GlobalDairyTrade (GDT) auction prices for products that informed its farm-gate milk price had fallen 23% since February, chairman John Wilson said.
The reduction would affect cash flows for farmers, who needed to continue exercising caution with on-farm budgets, he said.
''Our farmers are already managing very tight cash flows.

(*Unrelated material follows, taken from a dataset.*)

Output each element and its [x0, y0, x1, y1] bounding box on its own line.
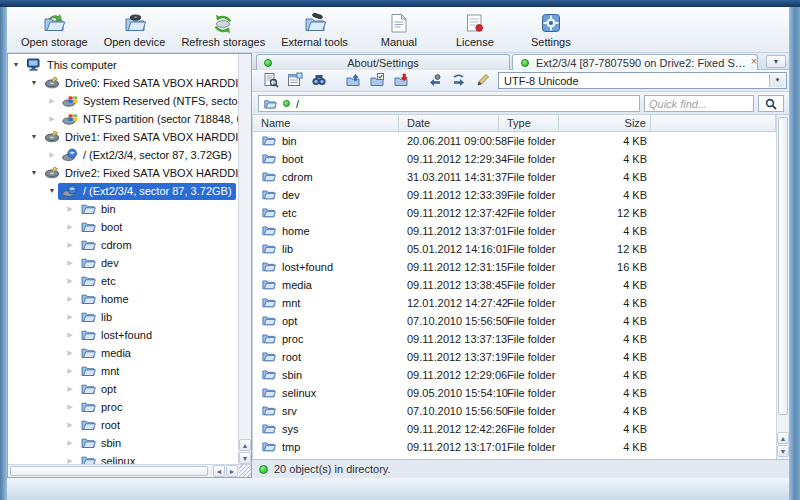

Although this reduction is not the news that anyone wants, it is important we keep our farmers updated, given the significant market uncertainty,'' Mr Wilson said.
Fonterra was also lowering the advance rate of scheduled monthly payments to farmers, given the reduced forecast.
Chief financial officer Lukas Paravicini said the co-operative was ''very bullish'' about the longer-term outlook for dairy prices.
''Clearly, the fundamentals are very positive in terms of long-term protein needs and supply, and not just for China but also India, Africa, Southeast Asia.''
While he expected an improvement, Mr Paravicini acknowledged farmers would face continuing difficulty in the short term.
Fonterra Shareholders Council chairman Ian Brown said that while recent GDT results had signalled the possibility of a further drop in the forecast, it was ''still a difficult pill for farmers to swallow''.
''It demonstrates that, as with other industries in New Zealand, Fonterra and its farmers are subject to the volatility of the global economy,'' Mr Brown said.
ASB yesterday dropped its forecast by 10c to $4.50 and rural economist Nathan Penny said the focus now shifted to next season.
The bank's 2015-16 milk price forecast stood at $6.20 but risks continued to rise on the down side.
While global production growth was slowing, supply was still high, relative to demand, and it also appeared the Chinese economy was weaker than previously thought, Mr Penny said.
Fonterra's latest estimate of New Zealand milk production for the current season was 1.607 billion kilograms of milk solids, which was 1.5% above last season, and the revision represented a 3.5 percentage point jump from its previous forecast of a 2% decline from last season.
Earlier this week, Westland Milk Products revised its predicted payout for the 2014-15 season from $5-$5.40 to $4.90-$5.10kg ms before retentions.
Chief executive Rod Quin said a $5.20 payout seemed possible before the recent auctions, as buyers looked to New Zealand to secure supply ahead of the dry conditions in January and February, but customer sentiment had changed ''significantly''.
The high value of the New Zealand dollar also continued to play a part in the ability of New Zealand to get good returns for its farmers in international markets, Mr Quin said.
He expected the next three months to be ''very tough'' as European processors aggressively sold their peak milk.
Current prices were unsustainable in terms of farm economics and that could help turn the market around through a reduction in production, he said.
New Zealand First leader Winston Peters said the party was putting finishing touches on an amendment to the Receiverships Act that would introduce agricultural debt mediation.
The need for that Bill might ''become all too obvious'' over coming months, Mr Peters said.